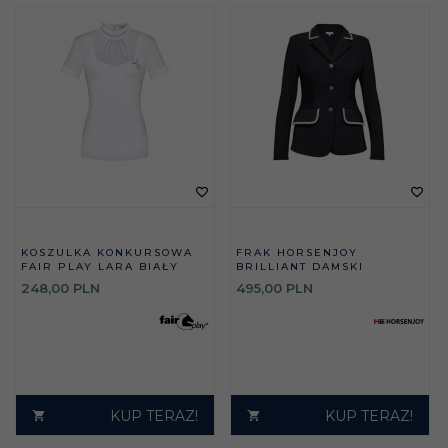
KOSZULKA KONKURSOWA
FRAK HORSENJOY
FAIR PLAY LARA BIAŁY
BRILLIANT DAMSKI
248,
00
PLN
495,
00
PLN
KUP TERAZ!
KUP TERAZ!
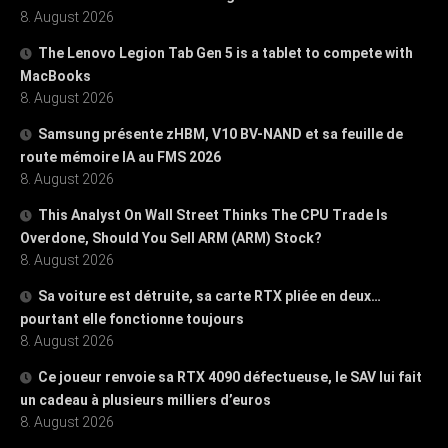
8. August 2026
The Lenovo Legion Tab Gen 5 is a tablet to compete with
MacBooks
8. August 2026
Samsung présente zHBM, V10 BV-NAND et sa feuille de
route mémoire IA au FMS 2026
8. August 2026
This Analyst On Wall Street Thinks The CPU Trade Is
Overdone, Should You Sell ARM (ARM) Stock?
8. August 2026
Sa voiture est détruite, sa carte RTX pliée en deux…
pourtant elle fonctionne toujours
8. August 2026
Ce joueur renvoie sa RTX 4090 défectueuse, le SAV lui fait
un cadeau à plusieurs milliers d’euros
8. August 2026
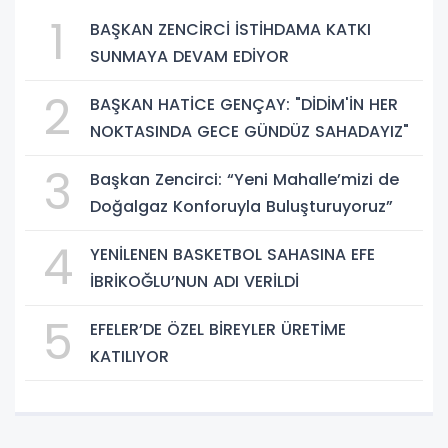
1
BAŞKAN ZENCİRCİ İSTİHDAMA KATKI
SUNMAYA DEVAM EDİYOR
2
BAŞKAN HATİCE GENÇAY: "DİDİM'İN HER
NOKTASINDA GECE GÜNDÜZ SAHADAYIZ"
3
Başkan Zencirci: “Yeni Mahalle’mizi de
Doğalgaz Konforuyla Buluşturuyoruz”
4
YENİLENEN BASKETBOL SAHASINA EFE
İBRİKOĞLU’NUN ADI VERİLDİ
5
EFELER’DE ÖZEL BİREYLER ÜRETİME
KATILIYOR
--
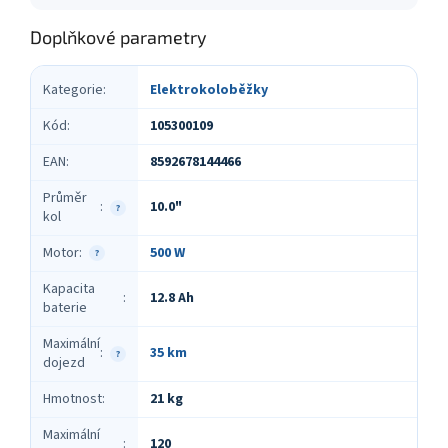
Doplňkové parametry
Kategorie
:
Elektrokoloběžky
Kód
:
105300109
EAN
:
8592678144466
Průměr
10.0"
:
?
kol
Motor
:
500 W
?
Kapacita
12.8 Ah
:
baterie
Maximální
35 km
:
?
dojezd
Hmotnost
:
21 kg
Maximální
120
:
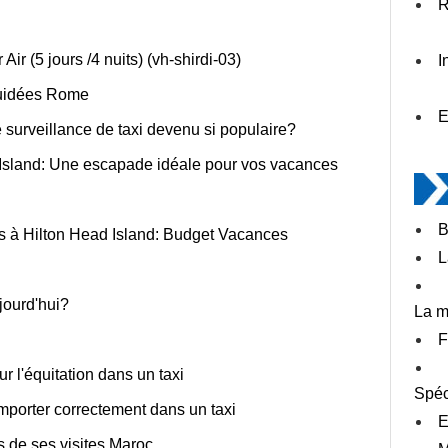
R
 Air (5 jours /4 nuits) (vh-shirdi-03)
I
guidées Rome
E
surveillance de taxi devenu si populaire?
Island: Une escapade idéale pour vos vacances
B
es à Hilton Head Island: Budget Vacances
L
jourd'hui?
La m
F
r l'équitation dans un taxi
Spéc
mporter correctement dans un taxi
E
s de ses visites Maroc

- **Task to complete**:
Restate word for word every line from the one with "FRAK HORSENJOY" up to and including the one with "Sa voiture est" in the records above, minus the pictures.

- **Response to this task**:
FRAK HORSENJOY
FAIR PLAY LARA BIAŁY
BRILLIANT DAMSKI
248,
00
PLN
495,
00
PLN
KUP TERAZ!
KUP TERAZ!
8. August 2026
The Lenovo Legion Tab Gen 5 is a tablet to compete with
MacBooks
8. August 2026
Samsung présente zHBM, V10 BV-NAND et sa feuille de
route mémoire IA au FMS 2026
8. August 2026
This Analyst On Wall Street Thinks The CPU Trade Is
Overdone, Should You Sell ARM (ARM) Stock?
8. August 2026
Sa voiture est détruite, sa carte RTX pliée en deux…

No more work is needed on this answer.